Metal-Semiconductor Compound Contacts to Nanoscale Transistors
Semiconductor nanowires (NWs) and Fin structures are promising building blocks for next generation ultrascaled devices for electronic and optoelectronic applications. The detailed understanding of and control over the phase transformation that accompanies the formation of their compound contacts for lithography-free self-aligned gate design can accelerate the development of these ultra-scaled devices. Numerous aspects of nanoscale metallization technology were shown to exhibit significantly different behavior from their bulk counterparts. And up to now, the majority of the studies that explored nanoscale contact metallurgy focused on nanostructures of elemental semiconductors, i.e., Si and Ge NWs, and detailed contact reactions have not been uncovered in III–V NW channels or heterostructured NW channels at atomic resolution.

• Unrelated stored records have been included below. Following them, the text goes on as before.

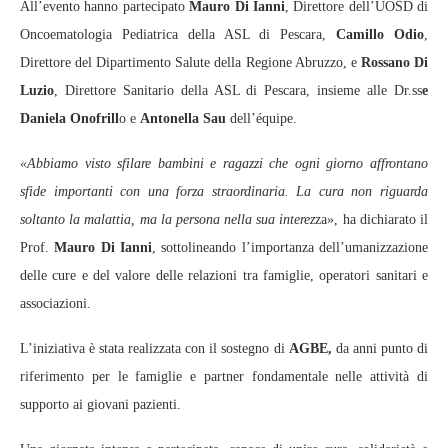
All’evento hanno partecipato
Mauro Di Ianni
, Direttore dell’UOSD di
Oncoematologia Pediatrica della ASL di Pescara,
Camillo Odio
,
Direttore del Dipartimento Salute della Regione Abruzzo, e
Rossano Di
Luzio
, Direttore Sanitario della ASL di Pescara, insieme alle Dr.ss
e
Daniela Onofrill
o e
Antonella Sau
dell’équipe.
«Abbiamo visto sfilare bambini e ragazzi che ogni giorno affrontano
sfide importanti con una forza straordinaria. La cura non riguarda
soltanto la malattia, ma la persona nella sua interez
za», ha dichiarato il
Prof.
Mauro Di Ianni
, sottolineando l’importanza dell’umanizzazione
delle cure e del valore delle relazioni tra famiglie, operatori sanitari e
associazioni.
L’iniziativa è stata realizzata con il sostegno di
AGBE,
da anni punto di
riferimento per le famiglie e partner fondamentale nelle attività di
supporto ai giovani pazienti.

In the first and the major part of this thesis, I will focus on the narrow band gap, high electron mobility III−V semiconductor, InGaAs, motivated by its potential in sub-10 nm metal-oxide-semiconductor field-effect transistors (MOSFETs). In chapter 2, we reported the first study on the solid-state reaction between Ni and In0.53Ga0.47As nanochannels to reveal the reaction kinetics, formed crystal structure, and interfacial properties. In chapter 3 and 4, we developed a deeper understanding of this contact metallization process by utilizing the in-situ heating transmission electron microscopy (TEM) technique, and observed at atomic resolution the detailed ledge formation and movement behaviors in both the NW cross-section and along the NW channel.
In the second part, I will use the Ge/Si core/shell NW as a model system to talk about the compound contact formation in semiconductor heterostructures. In chapter 5, we managed to control the synchronous core/shell interface during the solid-state reactions between Ni and Ge/Si core/shell nanowires, and measured the strain evolution in ultra-short channels using in-situ TEM. These elevated compressive strains are expected to result in a non-homogeneous energy band structure in Ge/Si core/shell NWs below 10 nm and potentially benefit their transistor performance.
Finally, as appearing in chapter 6, I will introduce the ongoing electrical measurements of contact resistance for InGaAs transistors, and adapt the solid-phase-regrowth method to future reduce the contact resistance with locally introduced dopants. I will also talk about the collaborated work in fabricating the AlGaN/GaN Fin MOS-HEMTs for intrinsically linear power amplification devices.